On this day in in 1924, the New York Times carried a review by music critic Olin Downes. The review began, “A concert of popular American music was given yesterday afternoon in Aeolian Hall by Paul Whiteman and his orchestra of the Palais Royale.” Downes had attended the concert that was billed as an “Experiment In Modern Music.” Downes noted that one composition in particular “shows extraordinary talent” and was “fresh and new.” Downes’ review concluded, “The audience packed a house that could have been sold out twice over.”
It was on Tuesday, 12 February 1924, that “America’s Homegrown Music” – Jazz – put on white tie and tails and entered the lofty precincts of the halls of “serious” music with the premier of the classic Rhapsody In Blue. Paul whiteman, the leading figure in popular Jazz in the 1920s, had approached the young George Gershwin some months before to propose that Gershwin write a Jazz work specifically for a symphonic setting. Gershwin, whose work to that time had consisted of Tin Pan Alley songs and light-hearted musical fare, apparently agreed to undertake Whiteman’s commission.
I say “apparently” because as George’s brother Ira told the tale, it was not until January of 1924, when Ira showed George a item in the paper that the February concert would include a “Jazz Concerto” by Gershwin, that George realized he was committed! Improbably enough, in about five week’s time, Gershwin had essentially completed the work which became known as Rhapsody In Blue.
Whiteman’s orchestra premiered the work at Aeolian Hall in New York, a locale not usually associated with popular music, and Whiteman’s musician all wore classic concert attire. Many musical luminaries were present for the concert, including Sergei Rachmaninoff and John Philip Sousa, along with several noted music critics. Whiteman’s arranger, Ferde Groffe, best known for his Grand Canyon Suite, orchestrated Gershwin’s piano score. Gershwin himself Played the piano at the concert, which turned out to be a necessity, as he had not written any piano part! The orchestra members were warned to keep a sharp eye on Gershwin as he would have to nod to let them know where they were to come back in to the music as he played. The written score was produced later, and therefore we cannot be certain exactly what that very first performance was like, but we know that it was received with wild enthusiasm by the audience though many of the critics in attendance offered rather negative assessments of the piece.
This premiere was no great political or military turning point; it did not free the oppressed nor did it bring down a tyrant. But it did contribute to the changing of a culture, and decisively so.

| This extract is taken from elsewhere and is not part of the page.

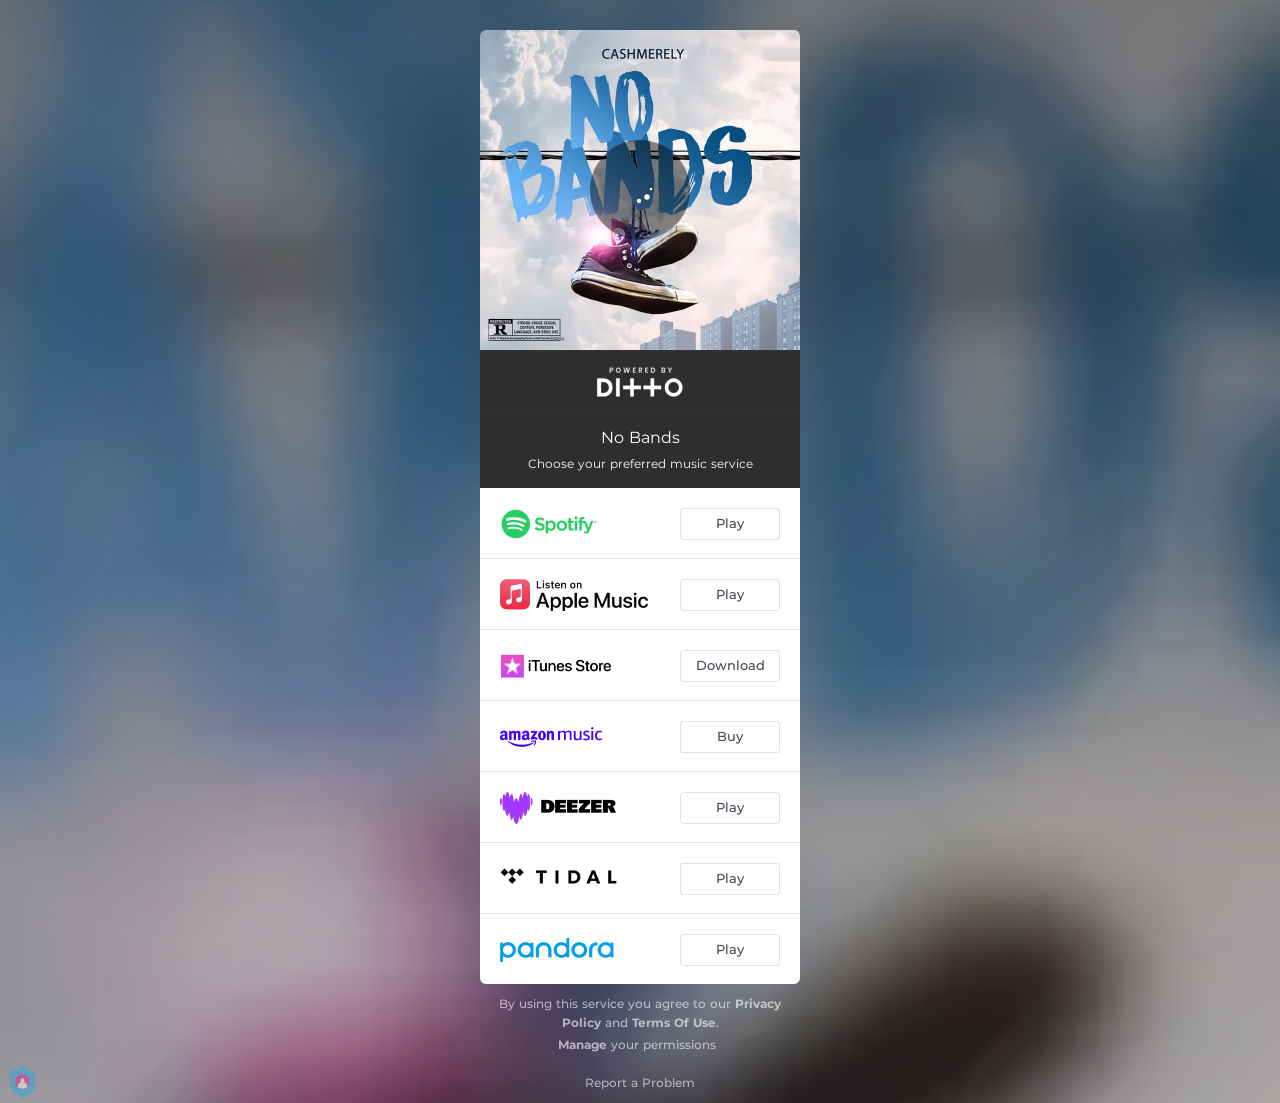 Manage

Before Whiteman’s “Experiment in Modern Music,” Jazz was looked upon as an inferior music and not fit for “the better sort of people.” There was a nasty undercurrent of racism in this judgment as well: Jazz was often called “African Music” or even plainly vulgar, derogatory epithets. And it is true that not one African-American was present at Aeolian Hall that chilly February afternoon to hear musical history being made. But this concert launched Jazz into the realm of respectability, and by the end of the 1920s many Black Jazz greats were making an impact upon popular culture with concerts and recordings, playing in venues that would have been irrevocably barred to them a few years before. Jazz and its talented practitioners were here to stay.
George Gershwin made two recordings of Rhapsody In Blue with Paul Whiteman’s Orchestra, and in 1925 he cut a master piano roll which QRS player piano company later issued in its own roll format. QRS, which claims to be the oldest “software” company in continuous existence, (since 1900) still produces paper piano rolls for old player systems, but moving into the digital age, they converted many of their classic roll recordings into CDs which can be played on their “Pianomation” electronic system. Thus it is that now and again, I can enjoy the experience of listening in my own home to “the very keystrokes” that George Gershwin himself recorded some 91 years ago when I put on the CD of his solo piano rendition of his masterpiece. Then I can close my eyes and take delight in talent and vision and just plain good music!
Flower Mound, Texas
Music, the greatest good that mortals know,
And all of Heaven we have below.
— Joseph Addison
Downes’ review in full may be found in The George Gershwin Reader.